With my personal body makeover in progress I’ve been trying to be very aware of what I eat. Not diet, mind you, that is an icky word, but to be very intentional about what I’m eating and making good food choices. We moms often just grab whatever on the run between whatever kid issues are going on and it’s usually not the best choice. 🙂 So I have been trying to make sure I start out my day right with a high protein breakfast. This week that means I’ve been having my “low-carb” pancakes every day because our stove is out of commission. The kids were SO excited that they got to have cereal this week since I couldn’t make oatmeal, but today the new one is coming home and tomorrow we’ll have some good ol’ oatmeal for breakfast! 😉 I usually alternate having a total protein breakfast with a complex carb breakfast like oatmeal. Anyway, if I get my day off to a good start then I usually have a better time following through. I know everyone’s metabolism acts differently but I have found that for me to lose any weight and especially the flabby middle, which is where I need the most help, I have to avoid simple carbs. I don’t go “carbless” or Palio or whatever. I just try to not eat stuff like bread, crackers and tortillas as much. I still do have it sometimes. 🙂
For lunches, I try to make them interesting. It takes a little more time to do something like deviled eggs as opposed to just wolfing down a boiled egg, but it makes for a more interesting and ultimately satisfying lunch. 🙂 Here’s a couple that I’ve done recently. The first is my deviled eggs (which really don’t take that long) and an apple with peanut butter drizzled on it. It all looked so good that the kids were buzzing around me like vultures trying to snag some of MY lunch even though they’d already had theirs! Ha!

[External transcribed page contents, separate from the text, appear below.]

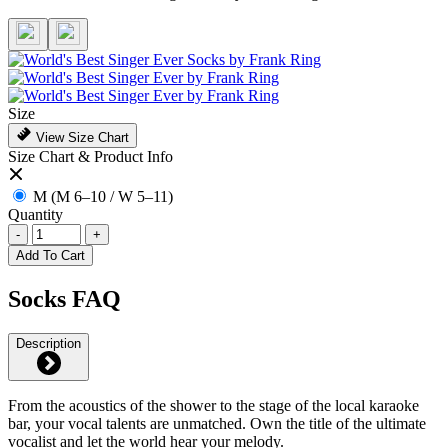
Size
View Size Chart
Size Chart & Product Info
M (M 6–10 / W 5–11)
Quantity
-
+
Add To Cart
Socks FAQ
Description
From the acoustics of the shower to the stage of the local karaoke
bar, your vocal talents are unmatched. Own the title of the ultimate
vocalist and let the world hear your melody.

And this one was from today. I like to have carrots when I feel the need for crunch! I had some Doritos left over from the party, but I think this bit of orange is a much better option. 😉 And cutting up a boiled egg is also a good trick, for me anyway, of making it less boring. And the turkey avocado wraps were really good too! I put just a bit of mustard on the turkey slice, added the avocado slices and then wrapped them up. But I ate them with a fork instead of picking them up because I don’t like the way meat feels. 😉 I could have wrapped them in lettuce leaves too, I suppose. And I had iced tea (without the ice, ha!) sweetened with honey. 🙂 Yum! This lunch was very good!
And my favorite after workout snack is a green smoothie! I use either fresh spinach or the frozen cubes I make, and add it to frozen fruit, a banana for sweetness and usually some kind of nuts or nut butter, and ground flax. Then depending on if I want it creamy or not I add milk or OJ. It’s good and it hits the spot every time! Oh, and if I want an extra “punch” of good fats, I add a table spoon of Coconut Oil too!